Slide09.jpgKeheranan saya terhadap realitas magis adalah ketika saya meneliti mengenai ritual Sang Hyang Dedari[6]. Tradisi perwujudan yang sakral ke dalam tubuh medium, sebagai permohonan kepada kosmos agar terhindar dari bencana. Dengan kehati-hatian saya berupaya membedah fenomena itu, bahwa ada aspek sakral dan profan dari tubuh manusia. Pada satu sisi tubuh adalah wahana untuk mencapai, merasakan yang sakral tetapi pada sisi yang lainnya, tubuh adalah yang terbatas, tidak sempurna, penuh dengan cela. Saya terjebak dalam dualisme itu, terombang-ambing di antara dua realitas. Saat mempresentasikan riset ini dalam suatu mimbar internasional, salah seorang peserta bertanya, “Ibu sebagai orang Bali, tapi di sisi lainnya juga seorang akademisi/peneliti, bagaimana menjaga objektivitas ? Apakah Ibu juga mempercayai kekuatan terapetik para bidadari yang turun ke bumi itu ?”

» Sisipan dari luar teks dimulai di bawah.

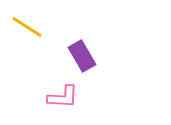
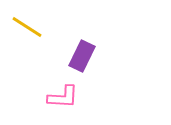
purple rectangle: rotated 56 degrees clockwise
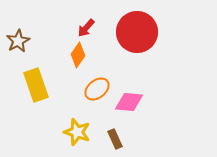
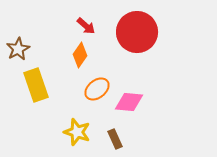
red arrow: moved 2 px up; rotated 90 degrees counterclockwise
brown star: moved 8 px down
orange diamond: moved 2 px right
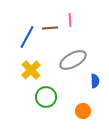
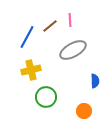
brown line: moved 2 px up; rotated 35 degrees counterclockwise
gray ellipse: moved 10 px up
yellow cross: rotated 30 degrees clockwise
orange circle: moved 1 px right
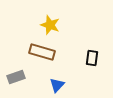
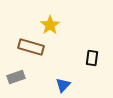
yellow star: rotated 18 degrees clockwise
brown rectangle: moved 11 px left, 5 px up
blue triangle: moved 6 px right
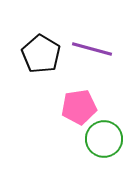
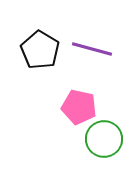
black pentagon: moved 1 px left, 4 px up
pink pentagon: rotated 20 degrees clockwise
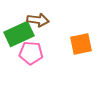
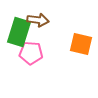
green rectangle: moved 2 px up; rotated 48 degrees counterclockwise
orange square: rotated 25 degrees clockwise
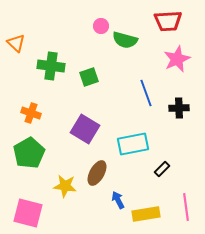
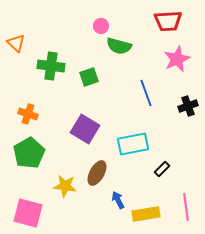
green semicircle: moved 6 px left, 6 px down
black cross: moved 9 px right, 2 px up; rotated 18 degrees counterclockwise
orange cross: moved 3 px left, 1 px down
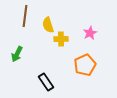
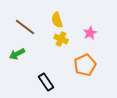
brown line: moved 11 px down; rotated 60 degrees counterclockwise
yellow semicircle: moved 9 px right, 5 px up
yellow cross: rotated 24 degrees clockwise
green arrow: rotated 35 degrees clockwise
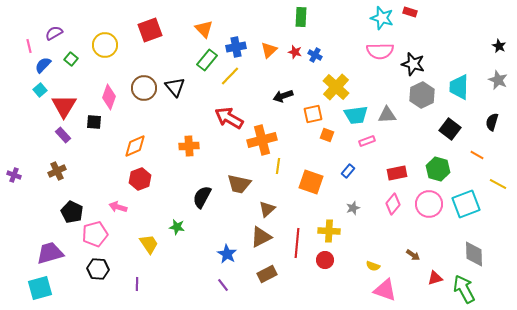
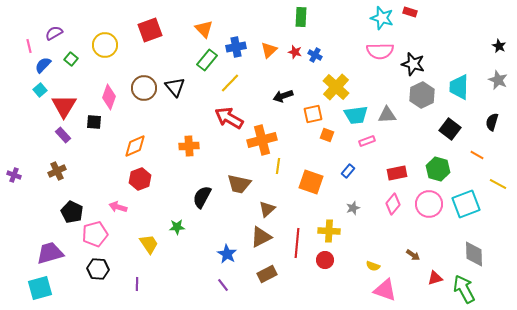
yellow line at (230, 76): moved 7 px down
green star at (177, 227): rotated 14 degrees counterclockwise
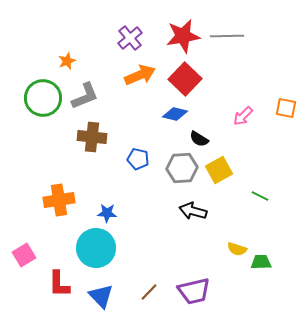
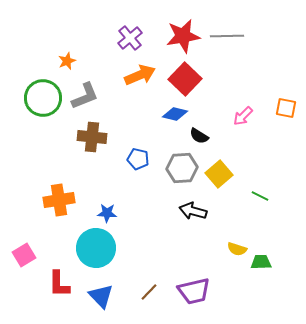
black semicircle: moved 3 px up
yellow square: moved 4 px down; rotated 12 degrees counterclockwise
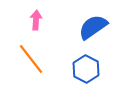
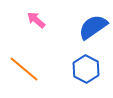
pink arrow: rotated 54 degrees counterclockwise
orange line: moved 7 px left, 10 px down; rotated 12 degrees counterclockwise
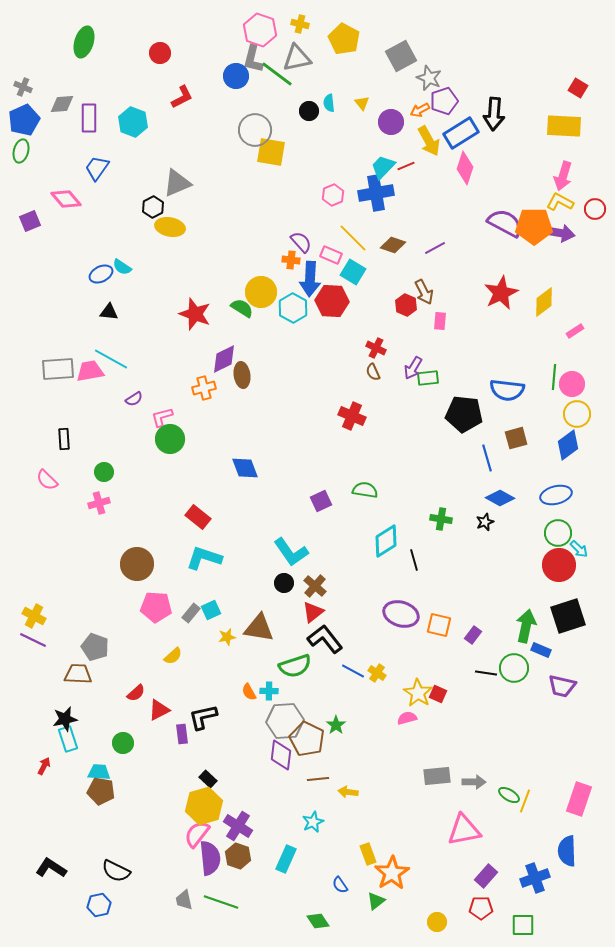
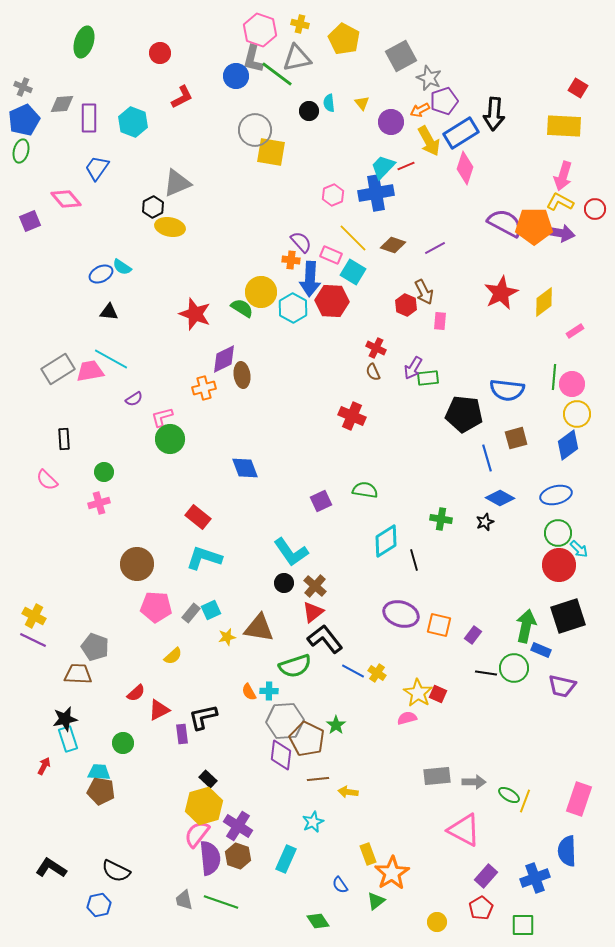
gray rectangle at (58, 369): rotated 28 degrees counterclockwise
pink triangle at (464, 830): rotated 39 degrees clockwise
red pentagon at (481, 908): rotated 30 degrees counterclockwise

Saya menjawab pertanyaan itu dengan mantap, tapi sayangnya, saya merasa jawaban saya datang dari hegemoni Technic. Menggunakan bahasa ilmiah, saya seolah-olah, memisahkan antara dua realitas itu, dan realitas atau struktur matematis/formal/logis melalaikan saya melihat realitas yang magis itu. Membaca Campagna, membantu saya untuk menebus pandangan-pandangan yang pernah saya ciptakan menggunakan kosmogoni Technic.

“The project of this book is grounded on the conviction that the current reality-system, which I defined as Technic, is leading to the destruction of reality as such—and that this disappearance bears dramatic consequences. For this reason, the next part of this book will be dedicated to exploring magic, the alternative reality-system which I wish to propose as possible path towards the reconstruction of reality.”[7]

Eksplorasi Campagna tentang Magi melibatkan penggabungan teori-teori yang unik, ia membicarakan renungan Ibn Arabi mengenai nama-nama Tuhan bagaimana imajinasi Ibn Arabi dalam membahasakan relasi yang beragam dengan Tuhan. Multiplisitas ini juga muncul dalam upaya membentuk pengetahuan, ia membicarakan tentang Avidya, yang diambil dari Vedanta Darsana, bahwa menurut pemikir Vedanta pengetahuan adalah cara untuk menghindari kesengsaraan. Kosmogoni Magic menurut Campagna perlu dipandang bukan saja sebagai alteritas dari Technic, tetapi Magic juga adalah terapi bagi rezim totalitas yang kita hidupi.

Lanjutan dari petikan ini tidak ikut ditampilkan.